For this analysis, we determined each state’s funded status by calculating the total reported market value of assets and actuarially accrued liabilities. This allows us to estimate the weighted average based on each pension plan’s liabilities.
Reason Foundation’s Pension Integrity Project finds the average state-level funded status dropped from 97.7 percent in 2001 to roughly 73.6 percent in 2019. This decline of 24.1 percentage points is cause for concern.
But, it’s worth noting that not all changes in public pension plan funding status are equal. For example, Washington state’s pension plans fell from 165 percent to 110 percent funded between 2001 and 2019, while Kentucky saw its total funded status drop from 95 percent to 46 percent over the same period. Even though both states saw their funded ratios fall significantly, Washington still has fully-funded pension systems. In contrast, none of Kentucky’s three major public pension plans is even 60 percent funded.
Our new interactive tool allows you to see how every state’s public pension plan’s funded ratios have changed since 2001.
The features of the tool can also be adjusted to show important information such as how funded ratios faired during the Great Recession of 2008, the states that have the worst-funded pension plans, and the average funded status decline or growth each year.
We recommend viewing this interactive chart on a desktop for the best user experience. If you are having trouble viewing the chart and interactive options on your device, please find the full dashboard here.
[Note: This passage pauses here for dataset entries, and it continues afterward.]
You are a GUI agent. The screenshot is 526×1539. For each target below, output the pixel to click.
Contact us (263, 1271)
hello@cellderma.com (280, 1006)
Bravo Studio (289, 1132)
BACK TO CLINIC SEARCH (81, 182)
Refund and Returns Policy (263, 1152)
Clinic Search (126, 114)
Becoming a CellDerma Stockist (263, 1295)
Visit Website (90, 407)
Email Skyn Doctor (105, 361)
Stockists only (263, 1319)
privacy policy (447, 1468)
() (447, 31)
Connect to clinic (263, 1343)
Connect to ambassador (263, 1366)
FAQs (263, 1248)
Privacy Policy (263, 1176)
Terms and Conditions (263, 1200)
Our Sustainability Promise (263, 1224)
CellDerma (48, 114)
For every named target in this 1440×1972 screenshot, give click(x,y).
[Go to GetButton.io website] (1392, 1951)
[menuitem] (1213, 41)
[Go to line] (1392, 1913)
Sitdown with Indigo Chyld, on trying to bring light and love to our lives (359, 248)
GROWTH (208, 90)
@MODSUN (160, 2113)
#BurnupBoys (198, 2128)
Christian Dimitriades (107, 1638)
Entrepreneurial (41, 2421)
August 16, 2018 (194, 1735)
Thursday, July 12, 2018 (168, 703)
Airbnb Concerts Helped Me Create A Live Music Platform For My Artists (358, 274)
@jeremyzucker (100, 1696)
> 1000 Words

As the National Association of State Retirement Administrators (NASRA) notes, many factors affect a public pension plan’s funded status as every pension plan has a unique set of actuarial assumptions, methods, and experiences.
Additionally, by discounting pension liabilities at high-interest rates, many state and local governments understate their actuarial accrued liabilities and overstate their funded status. This means that some states may be in worse shape than their data shows here. Even so, examining the funded status of public pension plans can be a simple and transparent way to track the financial health of the plans over time.